Fuori dai politicismi, lo scopo è quello di rimpatriare gli eritrei nel paese dal quale sono fuggiti. «La Svizzera procederà passo dopo passo», ha dichiarato il ministro degli esteri Ignazio Cassis in parlamento. «Ora tocca all’Eritrea venire incontro alla Svizzera. L’apertura di un’ambasciata dovrebbe essere l’ultimo passo, non il primo».

Verrà quindi rafforzata la rappresentanza diplomatica svizzera, anche con l’obiettivo di verificare le condizioni per poter procedere ai rimpatri.

Secondo Amnesty International, queste “condizioni di sicurezza” sarebbero le seguenti:

Il servizio militare nazionale obbligatorio è rimasto esteso a tempo indeterminato. […]

Una percentuale significativa della popolazione era arruolata a tempo indefinito, in alcuni casi anche da 20 anni. Sebbene la legge fissasse a 18 anni l’età minima per l’arruolamento, i minori hanno continuato a essere obbligati all’addestramento militare. […] Le donne, in particolare, subivano varie forme di trattamento particolarmente duro, come riduzione in schiavitù sessuale, tortura e altri abusi sessuali.

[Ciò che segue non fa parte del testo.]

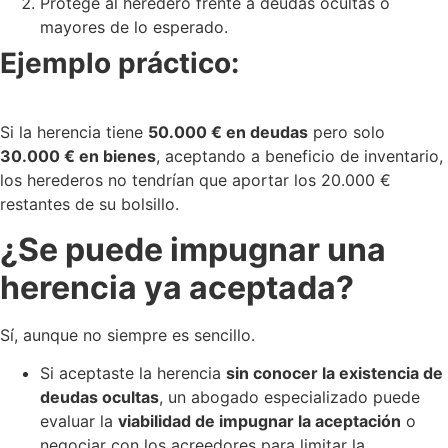
Protege al heredero frente a deudas ocultas o
mayores de lo esperado.
Ejemplo práctico:
Si la herencia tiene
50.000 € en deudas
pero solo
30.000 € en bienes
, aceptando a beneficio de inventario,
los herederos no tendrían que aportar los 20.000 €
restantes de su bolsillo.
¿Se puede impugnar una
herencia ya aceptada?
Sí, aunque no siempre es sencillo.
Si aceptaste la herencia
sin conocer la existencia de
deudas ocultas
, un abogado especializado puede
evaluar la
viabilidad de impugnar la aceptación
o
negociar con los acreedores para limitar la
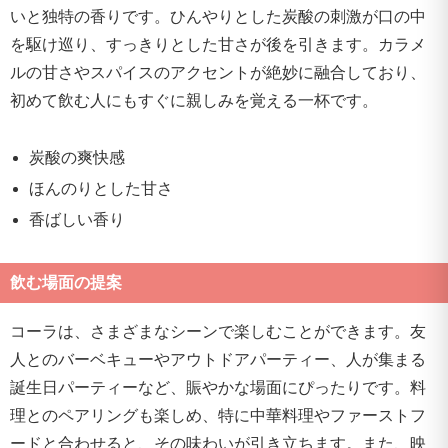
いと独特の香りです。ひんやりとした炭酸の刺激が口の中
を駆け巡り、すっきりとした甘さが後を引きます。カラメ
ルの甘さやスパイスのアクセントが絶妙に融合しており、
初めて飲む人にもすぐに親しみを覚える一杯です。
炭酸の爽快感
ほんのりとした甘さ
香ばしい香り
飲む場面の提案
コーラは、さまざまなシーンで楽しむことができます。友
人とのバーベキューやアウトドアパーティー、人が集まる
誕生日パーティーなど、賑やかな場面にぴったりです。料
理とのペアリングも楽しめ、特に中華料理やファーストフ
ードと合わせると、その味わいが引き立ちます。また、映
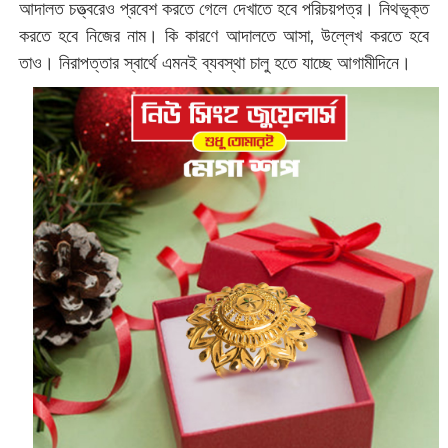
আদালত চত্ত্বরেও প্রবেশ করতে গেলে দেখাতে হবে পরিচয়পত্র। নিথভূক্ত
করতে হবে নিজের নাম। কি কারণে আদালতে আসা, উল্লেখ করতে হবে
তাও। নিরাপত্তার স্বার্থে এমনই ব্যবস্থা চালু হতে যাচ্ছে আগামীদিনে।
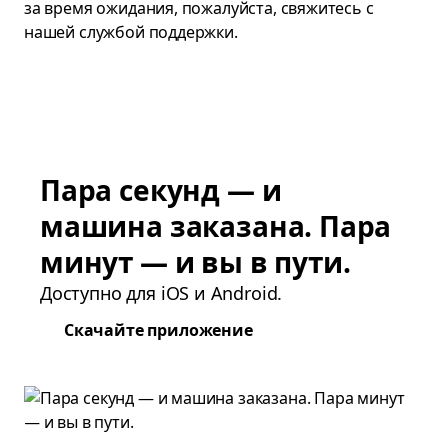
за время ожидания, пожалуйста, свяжитесь с
нашей службой поддержки.
Пара секунд — и
машина заказана. Пара
минут — и вы в пути.
Доступно для iOS и Android.
Скачайте приложение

Uomini anche di 67 anni erano arruolati nell’“esercito popolare”, dove ricevevano un’arma ed erano obbligati a svolgere alcuni compiti sotto la minaccia di ripercussioni punitive, come periodi di detenzione, il pagamento di ammende o l’assegnazione di lavori pesanti.

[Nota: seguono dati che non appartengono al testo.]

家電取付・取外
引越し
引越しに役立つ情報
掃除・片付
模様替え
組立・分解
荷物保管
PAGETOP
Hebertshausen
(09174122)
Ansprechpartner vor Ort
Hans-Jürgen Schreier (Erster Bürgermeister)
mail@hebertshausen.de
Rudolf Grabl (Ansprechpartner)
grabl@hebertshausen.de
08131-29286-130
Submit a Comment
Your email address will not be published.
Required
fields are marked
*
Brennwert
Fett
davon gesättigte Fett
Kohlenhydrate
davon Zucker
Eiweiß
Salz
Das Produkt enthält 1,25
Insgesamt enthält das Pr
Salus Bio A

Arresti e detenzioni arbitrari nello Stato d’Eritrea

Si sono ripetuti casi di detenzione arbitraria e sparizione forzata, per le quali le forze di sicurezza non sono state chiamate a rispondere. Migliaia di prigionieri di coscienza e prigionieri politici, compresi ex esponenti politici, giornalisti e seguaci di culti religiosi non autorizzati, hanno continuato a essere detenuti senza accusa né processo e senza possibilità di accedere a un avvocato o di contattare la famiglia. Molti erano in carcere da oltre un decennio.

La Reuters ha scritto proprio in queste ore che, stando a una denuncia delle Nazioni Unite, «le autorità eritree hanno detenuto centinaia di sospetti oppositori questo mese dopo che un direttore scolastico che sfidava gli ordini del governo è morto in custodia […] La maggior parte degli arrestati erano uomini, alcuni tanto giovani quanto Sheila B. Keetharuth, di 13 anni»

Di questo molti potenti europei non sembrano curarsene. Non sembra curarsene neppure la Federazione internazionale di calcio (Fifa), il cui presidente si è recato poche settimane fa ad Asmara, dove ha incontrato il dittatore eritreo Isaias Afewerki.